5‐ Asthma (4–18%) Bronchoconstriction, usually most pronounced during flushing attacks, is a
less common feature of the syndrome, but it may be severe, both histamine and serotonin
may be responsible
Other features of the tumor
1. Telangiectasia primarily on the face and neck.
2‐ Pellagra (3%): Serotonin overproduction shunts dietary tryptophan into the
hydroxylation pathway, thus leaving less tryptophan available for the formation of
niacin
Carcinoid crisis
Attacks of severe and sustained flushing with life‐threatening hemodynamic
compromise and bronchoconstriction may occur.
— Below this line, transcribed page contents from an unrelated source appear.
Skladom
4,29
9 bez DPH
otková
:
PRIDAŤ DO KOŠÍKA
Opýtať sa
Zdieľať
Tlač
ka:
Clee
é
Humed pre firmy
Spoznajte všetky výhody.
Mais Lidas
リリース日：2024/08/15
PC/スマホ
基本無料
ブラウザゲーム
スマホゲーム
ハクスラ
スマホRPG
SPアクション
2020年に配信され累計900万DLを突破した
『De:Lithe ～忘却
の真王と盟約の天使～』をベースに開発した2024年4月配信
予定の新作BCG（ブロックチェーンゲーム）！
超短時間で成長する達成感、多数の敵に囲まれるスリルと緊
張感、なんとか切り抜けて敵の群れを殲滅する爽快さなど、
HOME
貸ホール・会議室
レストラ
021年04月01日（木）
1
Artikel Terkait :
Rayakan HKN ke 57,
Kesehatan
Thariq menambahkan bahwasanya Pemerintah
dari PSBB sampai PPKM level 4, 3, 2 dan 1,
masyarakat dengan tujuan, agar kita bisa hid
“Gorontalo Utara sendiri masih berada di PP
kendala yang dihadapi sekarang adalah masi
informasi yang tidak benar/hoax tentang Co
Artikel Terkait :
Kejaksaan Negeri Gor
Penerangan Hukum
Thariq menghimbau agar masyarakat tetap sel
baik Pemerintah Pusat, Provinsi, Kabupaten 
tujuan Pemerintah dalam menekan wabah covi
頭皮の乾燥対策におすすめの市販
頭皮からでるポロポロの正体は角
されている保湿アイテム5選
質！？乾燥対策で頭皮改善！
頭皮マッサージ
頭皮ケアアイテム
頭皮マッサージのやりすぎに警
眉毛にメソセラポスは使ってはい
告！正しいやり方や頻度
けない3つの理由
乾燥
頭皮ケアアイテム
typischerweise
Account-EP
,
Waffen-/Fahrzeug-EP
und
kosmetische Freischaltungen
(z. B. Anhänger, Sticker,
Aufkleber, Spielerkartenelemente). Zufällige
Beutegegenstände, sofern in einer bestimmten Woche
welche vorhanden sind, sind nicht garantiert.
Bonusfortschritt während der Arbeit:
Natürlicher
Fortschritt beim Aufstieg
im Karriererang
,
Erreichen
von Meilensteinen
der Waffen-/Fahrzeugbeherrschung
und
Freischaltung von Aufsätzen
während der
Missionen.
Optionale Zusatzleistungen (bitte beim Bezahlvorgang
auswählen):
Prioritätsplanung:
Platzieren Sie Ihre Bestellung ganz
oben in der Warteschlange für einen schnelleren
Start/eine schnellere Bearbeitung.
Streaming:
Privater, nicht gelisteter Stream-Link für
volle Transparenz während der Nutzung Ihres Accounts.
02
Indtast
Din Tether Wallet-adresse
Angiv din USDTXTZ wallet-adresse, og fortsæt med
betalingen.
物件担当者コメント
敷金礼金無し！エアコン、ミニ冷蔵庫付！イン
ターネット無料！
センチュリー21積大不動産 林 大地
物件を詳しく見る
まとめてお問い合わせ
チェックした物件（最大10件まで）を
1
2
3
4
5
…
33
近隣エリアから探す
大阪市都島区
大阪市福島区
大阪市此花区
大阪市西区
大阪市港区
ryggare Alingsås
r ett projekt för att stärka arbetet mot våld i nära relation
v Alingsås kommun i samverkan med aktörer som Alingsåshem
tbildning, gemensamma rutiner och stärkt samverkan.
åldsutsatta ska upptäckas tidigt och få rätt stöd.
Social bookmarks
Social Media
Precipitating factors include anesthesia
or surgery, tumor necrosis, and catecholamine infusion.
Death usually is caused by cardiac or hepatic failure due to metastasis.
Diagnoses
Recurrent abdominal symptoms in a healthy appearing individual,
Hepatic metastases or the discovery of hepatomegaly associated with minimal
symptoms.
Bowel obstruction with abdominal pain, flushing, or diarrhea.
Lab
Increased 5‐hydroxyindoles and increased excretion of urinary 5‐Hydroxyindoleacetic
acid (5‐HIAA).
CT scan to assess the extent and localization of both primary and metastatic tumor of
the abdomen and chest.
Treatment
(1) Pharmacologic
Somatostatin analogues Octreotide Somatostatin can prevent the flushing and other
endocrine symptoms of the carcinoid syndrome.
(2) The reduction of tumor mass.
Surgery Given the slow progression of this neoplasm, effective reduction in tumor mass can
ameliorate morbidity and improve the quality of life even after metastases.